In Minnesota, auto insurance is no-fault, meaning a driver involved in a motor vehicle accident has a right to payments from the driver’s insurance company for basic economic loss, including medical expenses, income loss, replacement services loss and, if the injury causes death, funeral expenses, survivor’s economic loss, and survivor’s replacement services loss.

Fred Pritzker and Brendan Flaherty
Fred Pritzker and Brendan Flaherty were named “Attorneys of the Year” by Minnesota Lawyer. You can contact them at 612-338-0202 about a personal injury claim.

The no-fault law is found in Minnesota Statutes Sections 65B.41 to 65B.71. Insurance policies covering automobile accidents must provide for a minimum of $40,000 for losses arising out of the injury of any one person in a crash, as follows:

  • $20,000 for medical expense loss arising out of injury to any one person; and
  • $20,000 for income loss, replacement services loss, funeral expense loss ($2,000 limit), survivor’s economic loss, and survivor’s replacement services loss arising out of the injury to any one person (Minn. Stat. Sec. 65B.44(a).

This is minimum coverage.  You may have paid for more.

No-Fault Medical Expenses

Minnesota law outlines the covered medical expenses, which include reasonable expenses for necessary:

  1. medical, surgical, x-ray, optical, dental, chiropractic, and rehabilitative services, including prosthetic devices;
  2. prescription drugs;
  3. ambulance and all other transportation expenses incurred in traveling to receive other covered medical expense benefits;
  4. sign interpreting and language translation services, other than such services provided by a family member of the patient, related to the receipt of medical, surgical, x-ray, optical, dental, chiropractic, hospital, extended care, nursing, and rehabilitative services;
  5. hospital, extended care, and nursing services. (Minn. Stat. Sec. 65B.44); and
  6. rehabilitative services, subject to certain exceptions.

Disability and Income Loss Benefits

Disability and income loss benefits provide compensation for 85 percent of the injured person’s loss of present and future gross income from inability to work, when it is proximately caused by the injury. This is subject to a maximum of $250 per week. The statute specifically addresses situations where the injured person is self employed, unemployed, and able to do substitute work but chooses not to work.  There is a statutory maximum benefit of $20,000 for disability and income loss plus other benefits.

Survivors’ Benefits

Payments to families in the event of death include amounts for economic loss benefits (65B.44, subdivision 6) and replacement services loss (65B.44, subdivision 7). These are called survivors’ benefits.

Economic loss benefits are subject to a maximum of $200 per week and “shall cover loss accruing after decedent’s death of contributions of money or tangible things of economic value, not including services, that surviving dependents would have received from the decedent for their support during their dependency had the decedent not suffered the injury causing death.” A “surviving dependent” may be a spouse or child, depending on the facts of the case.
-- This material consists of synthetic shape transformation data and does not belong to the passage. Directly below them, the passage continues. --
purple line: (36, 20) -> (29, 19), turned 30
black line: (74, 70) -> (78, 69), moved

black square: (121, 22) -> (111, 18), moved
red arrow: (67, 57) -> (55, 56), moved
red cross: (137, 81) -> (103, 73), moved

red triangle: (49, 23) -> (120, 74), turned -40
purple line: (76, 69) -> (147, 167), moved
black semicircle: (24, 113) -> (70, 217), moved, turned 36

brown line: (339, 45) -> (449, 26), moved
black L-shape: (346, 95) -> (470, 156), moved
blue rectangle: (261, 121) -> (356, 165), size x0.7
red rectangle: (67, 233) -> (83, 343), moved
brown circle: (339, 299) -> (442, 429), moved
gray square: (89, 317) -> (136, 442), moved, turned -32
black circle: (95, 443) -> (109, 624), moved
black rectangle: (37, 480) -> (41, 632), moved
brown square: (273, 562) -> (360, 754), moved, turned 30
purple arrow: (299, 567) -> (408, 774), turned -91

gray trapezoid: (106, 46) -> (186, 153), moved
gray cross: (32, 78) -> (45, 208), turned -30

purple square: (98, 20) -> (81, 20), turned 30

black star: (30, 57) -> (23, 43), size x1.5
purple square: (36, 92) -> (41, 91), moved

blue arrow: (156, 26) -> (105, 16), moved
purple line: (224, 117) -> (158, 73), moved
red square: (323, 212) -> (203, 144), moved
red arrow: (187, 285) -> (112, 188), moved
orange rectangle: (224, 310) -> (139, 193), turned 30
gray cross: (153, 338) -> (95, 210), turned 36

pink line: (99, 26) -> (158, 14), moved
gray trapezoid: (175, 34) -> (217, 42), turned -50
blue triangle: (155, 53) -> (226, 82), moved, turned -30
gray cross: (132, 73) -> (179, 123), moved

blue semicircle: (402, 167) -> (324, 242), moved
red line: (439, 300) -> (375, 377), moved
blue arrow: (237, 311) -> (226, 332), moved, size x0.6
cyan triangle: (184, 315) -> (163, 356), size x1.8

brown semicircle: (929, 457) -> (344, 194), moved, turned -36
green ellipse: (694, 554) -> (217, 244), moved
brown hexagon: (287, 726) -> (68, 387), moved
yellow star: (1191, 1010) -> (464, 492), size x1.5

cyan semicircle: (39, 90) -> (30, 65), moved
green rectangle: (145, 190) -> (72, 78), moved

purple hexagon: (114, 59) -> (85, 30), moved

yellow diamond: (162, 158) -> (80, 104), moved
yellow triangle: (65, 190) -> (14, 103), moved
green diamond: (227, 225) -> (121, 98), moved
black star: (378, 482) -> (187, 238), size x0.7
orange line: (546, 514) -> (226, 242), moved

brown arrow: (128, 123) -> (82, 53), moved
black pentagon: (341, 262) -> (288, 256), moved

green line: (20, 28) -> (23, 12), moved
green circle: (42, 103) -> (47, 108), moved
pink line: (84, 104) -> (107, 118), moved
Survivors replacement services loss benefits are also subject to a maximum of $200 per week and include “expenses reasonably incurred by surviving dependents after the date of the decedent’s death in obtaining ordinary and necessary services in lieu of those the deceased would have performed for their benefit had the decedent not suffered the injury causing death, minus expenses of the survivors avoided by reason of the decedent’s death.” The maximum benefit for these and other losses is $20,000. Your insurance coverage may provide for additional coverage.

Pain and Suffering Not Covered by No-Fault Insurance

Although Minnesota no-fault law does not provide for payments for pain and suffering, disfigurement, and emotional distress, you may have a claim against the driver of the other vehicle or another party for these amounts.  If you retain our law firm to represent you, we will investigate your car accident to determine if any of the following parties may be pursued to compensate you:

  • drivers of the vehicles;
  • owners;
  • dram shops (places where liquor is sold);
  • manufacturers and others associated with the manufacture and sale of the vehicles involved in the accident;
  • if there was a hazard in the road, the parties responsible for the that.